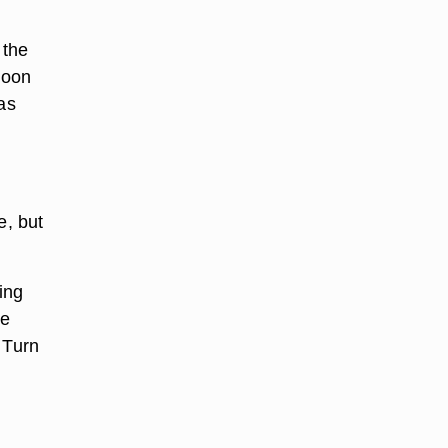
 the
poon
as
e, but
ing
he
 Turn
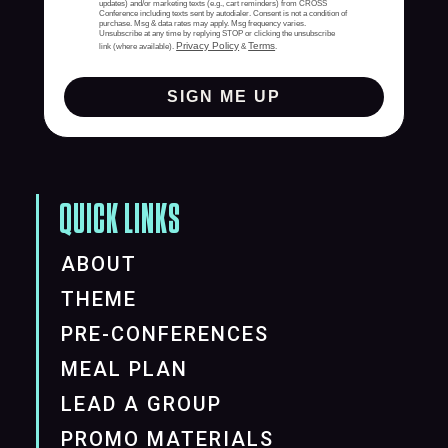
updates) and/or marketing texts (e.g., cart reminders) from CROSS
Conference including texts sent by autodialer. Consent is not a condition of
purchase. Msg & data rates may apply. Msg frequency varies.
Unsubscribe at any time by replying STOP or clicking the unsubscribe
Privacy Policy
Terms
link (where available).
&
.
SIGN ME UP
QUICK LINKS
ABOUT
THEME
PRE-CONFERENCES
MEAL PLAN
LEAD A GROUP
PROMO MATERIALS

• • • •

* [Work order] Take the lines from the one containing "link (where available)." to the last line of the material above and write them out exactly.

* [Task response]
link (where available).
&
.
SIGN ME UP
QUICK LINKS
ABOUT
THEME
PRE-CONFERENCES
MEAL PLAN
LEAD A GROUP
PROMO MATERIALS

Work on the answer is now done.